British Supermarket Stores’ Clunky Efforts to Evolve
In trying to keep up with rapid developments in consumer demands, grocers have expedited their efforts to establish both their online and offline channels at a speed never seen before. However, the downside to this rushed effort could be seen in a recent report where Tesco experienced outages on both its website and grocery app as hundreds of customers throughout the UK expressed their frustration, unable to complete their online grocery orders.
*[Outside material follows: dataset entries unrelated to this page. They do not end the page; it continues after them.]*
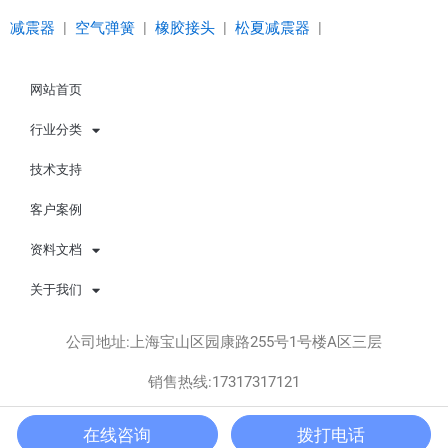
减震器
|
空气弹簧
|
橡胶接头
|
松夏减震器
|
网站首页
行业分类
技术支持
客户案例
资料文档
关于我们
公司地址:上海宝山区园康路255号1号楼A区三层
销售热线:17317317121
Copyright © 上海松夏减震器有限公司 版权所有 All rights
在线咨询
拨打电话
reserved.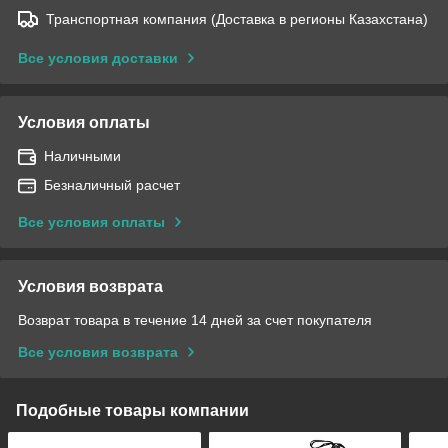
Транспортная компания (Доставка в регионы Казахстана)
Все условия доставки
Условия оплаты
Наличными
Безналичный расчет
Все условия оплаты
Условия возврата
Возврат товара в течение 14 дней за счет покупателя
Все условия возврата
Подобные товары компании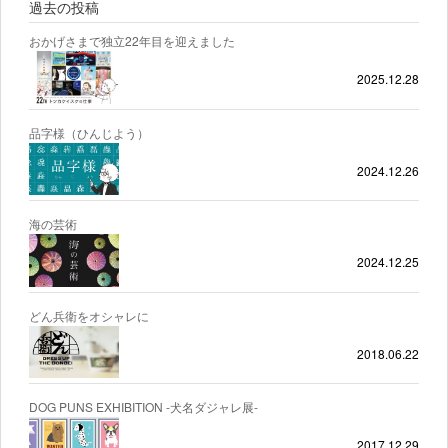
過去の投稿
おかげさまで独立22年目を迎えました
2025.12.28
品字様（ひんじよう）
2024.12.26
海の芸術
2024.12.25
どん兵衛をオシャレに
2018.06.22
DOG PUNS EXHIBITION -犬名ダジャレ展-
2017.12.29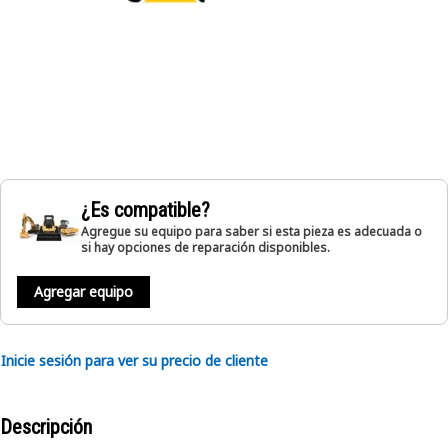
¿Es compatible?
Agregue su equipo para saber si esta pieza es adecuada o
si hay opciones de reparación disponibles.
Agregar equipo
Inicie sesión para ver su precio de cliente
Descripción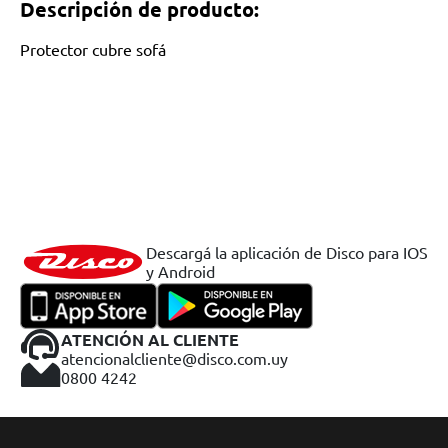
Descripción de producto:
Protector cubre sofá
Descargá la aplicación de Disco para IOS
y Android
ATENCIÓN AL CLIENTE
atencionalcliente@disco.com.uy
0800 4242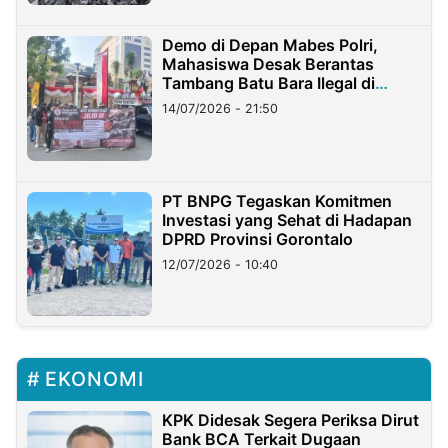
Demo di Depan Mabes Polri,
Mahasiswa Desak Berantas
Tambang Batu Bara Ilegal di
Lampung
14/07/2026 - 21:50
PT BNPG Tegaskan Komitmen
Investasi yang Sehat di Hadapan
DPRD Provinsi Gorontalo
12/07/2026 - 10:40
EKONOMI
KPK Didesak Segera Periksa Dirut
Bank BCA Terkait Dugaan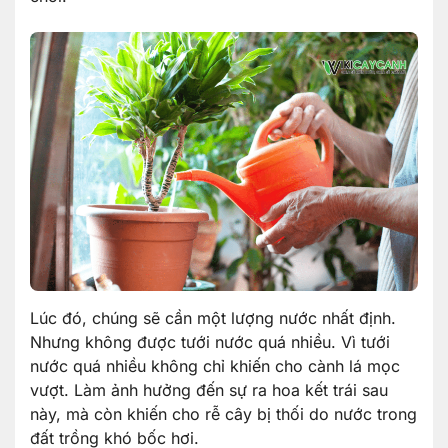
Lúc đó, chúng sẽ cần một lượng nước nhất định.
Nhưng không được tưới nước quá nhiều. Vì tưới
nước quá nhiều không chỉ khiến cho cành lá mọc
vượt. Làm ảnh hưởng đến sự ra hoa kết trái sau
này, mà còn khiến cho rễ cây bị thối do nước trong
đất trồng khó bốc hơi.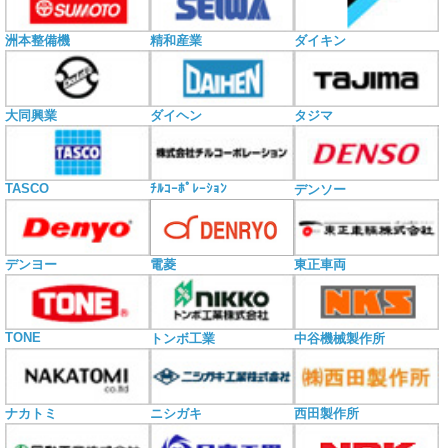
洲本整備機
精和産業
ダイキン
大同興業
ダイヘン
タジマ
TASCO
ﾁﾙｺｰﾎﾟﾚｰｼｮﾝ
デンソー
電菱
デンヨー
東正車両
TONE
トンボ工業
中谷機械製作所
ナカトミ
ニシガキ
西田製作所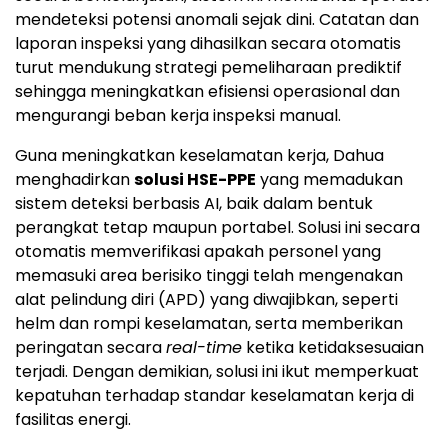
mendeteksi potensi anomali sejak dini. Catatan dan
laporan inspeksi yang dihasilkan secara otomatis
turut mendukung strategi pemeliharaan prediktif
sehingga meningkatkan efisiensi operasional dan
mengurangi beban kerja inspeksi manual.
Guna meningkatkan keselamatan kerja, Dahua
menghadirkan
solusi HSE-PPE
yang memadukan
sistem deteksi berbasis AI, baik dalam bentuk
perangkat tetap maupun portabel. Solusi ini secara
otomatis memverifikasi apakah personel yang
memasuki area berisiko tinggi telah mengenakan
alat pelindung diri (APD) yang diwajibkan, seperti
helm dan rompi keselamatan, serta memberikan
peringatan secara
real-time
ketika ketidaksesuaian
terjadi. Dengan demikian, solusi ini ikut memperkuat
kepatuhan terhadap standar keselamatan kerja di
fasilitas energi.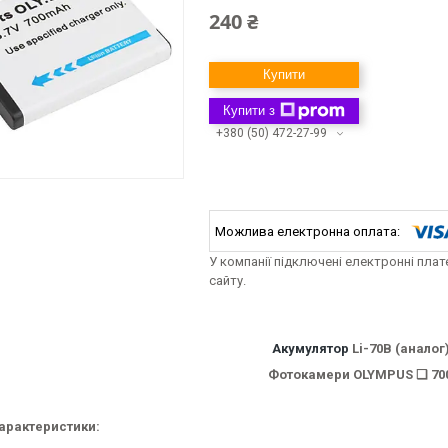
240 ₴
Купити
Купити з
+380 (50) 472-27-99
У компанії підключені електронні пла
сайту.
Акумулятор
Li-70B (аналог
Фотокамери OLYMPUS ❑ 70
характеристики: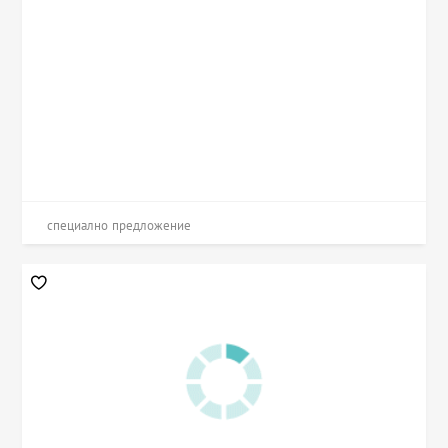
специално предложение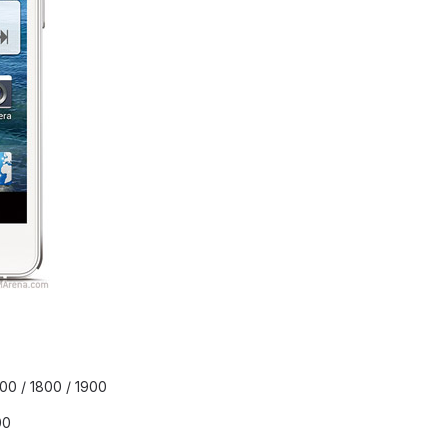
0 / 1800 / 1900
00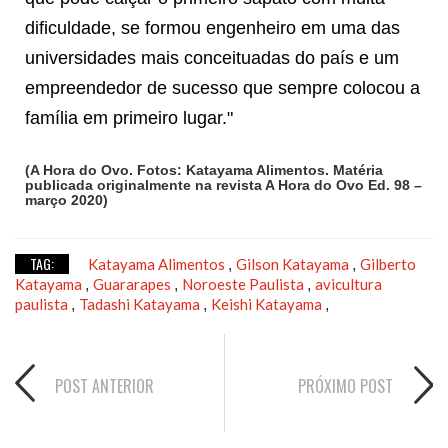
dificuldade, se formou engenheiro em uma das
universidades mais conceituadas do país e um
empreendedor de sucesso que sempre colocou a
família em primeiro lugar."
(A Hora do Ovo. Fotos: Katayama Alimentos. Matéria
publicada originalmente na revista A Hora do Ovo Ed. 98 –
março 2020)
TAG:
Katayama Alimentos
Gilson Katayama
Gilberto
,
,
Katayama
Guararapes
Noroeste Paulista
avicultura
,
,
,
paulista
Tadashi Katayama
Keishi Katayama
,
,
,
POST ANTERIOR
PRÓXIMO POST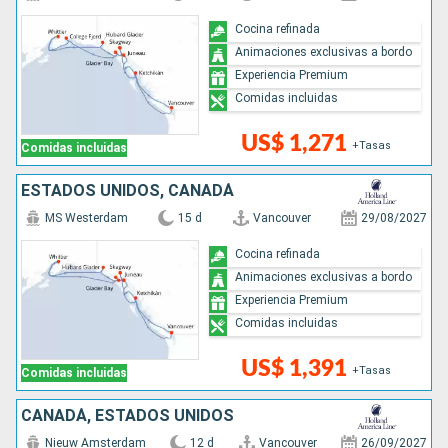
Cocina refinada
Animaciones exclusivas a bordo
Experiencia Premium
Comidas incluidas
US$ 1,271
+Tasas
Comidas incluidas
ESTADOS UNIDOS, CANADÁ
MS Westerdam
15 d
Vancouver
29/08/2027
Cocina refinada
Animaciones exclusivas a bordo
Experiencia Premium
Comidas incluidas
US$ 1,391
+Tasas
Comidas incluidas
CANADÁ, ESTADOS UNIDOS
Nieuw Amsterdam
12 d
Vancouver
26/09/2027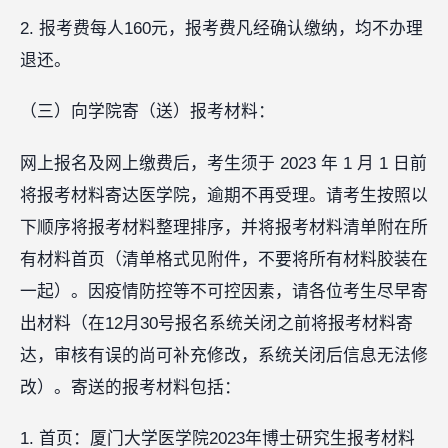
2. 报考费每人160元，报考费凡经确认缴纳，均不办理
退还。
（三）向学院寄（送）报考材料：
网上报名及网上缴费后，考生须于 2023 年 1 月 1 日前
将报考材料寄达医学院，逾期不再受理。请考生按照以
下顺序将报考材料整理排序，并将报考材料清单附在所
有材料首页（清单格式见附件，不要将所有材料胶装在
一起）。因疫情防控等不可控因素，请各位考生尽早寄
出材料（在12月30号报名系统关闭之前将报考材料寄
达，审核有误的尚可补充修改，系统关闭后信息无法修
改）。寄送的报考材料包括：
1. 首页：厦门大学医学院2023年博士研究生报考材料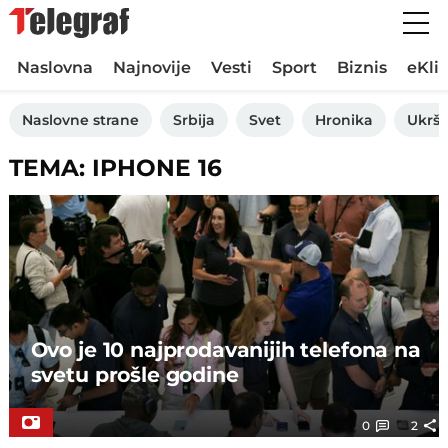
Naslovna
Najnovije
Vesti
Sport
Biznis
eKli
Naslovne strane
Srbija
Svet
Hronika
Ukršt
TEMA: IPHONE 16
Ovo je 10 najprodavanijih telefona na
svetu prošle godine
0
2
Tech hiccups, although common, will not secure a customer’s loyalty. Rather, they will look for more reliable options. The current landscape has plenty of disruptors ready to scoop up frustrated customers and deliver the customer shopping experience of their life.
Besides the tech, grocery stores must imitate what their competitors are doing right, such as having large inventories, fast delivery, an engaging mobile experience, and exceptional customer service. Many supermarkets are fueling efforts to enhance the in-person customer experience with contactless payments and faster checkouts to get customers in and out of the store.
Dealing with Inflation
With food prices soaring, customers are looking for the best bang for their buck, and grocers must find a way to cater to this pressing need. Duncan Brewer, Partner at EY’s Strategy Consultancy EY-Parthenon recommends that grocery stores think twice before passing on the high food prices onto their customers. If consumers are negatively impacted, they will simply turn to one of their rivals. He continues by saying that raising prices should be seen as a last resort and they must re-direct their focus on cost reduction as a good, primary step.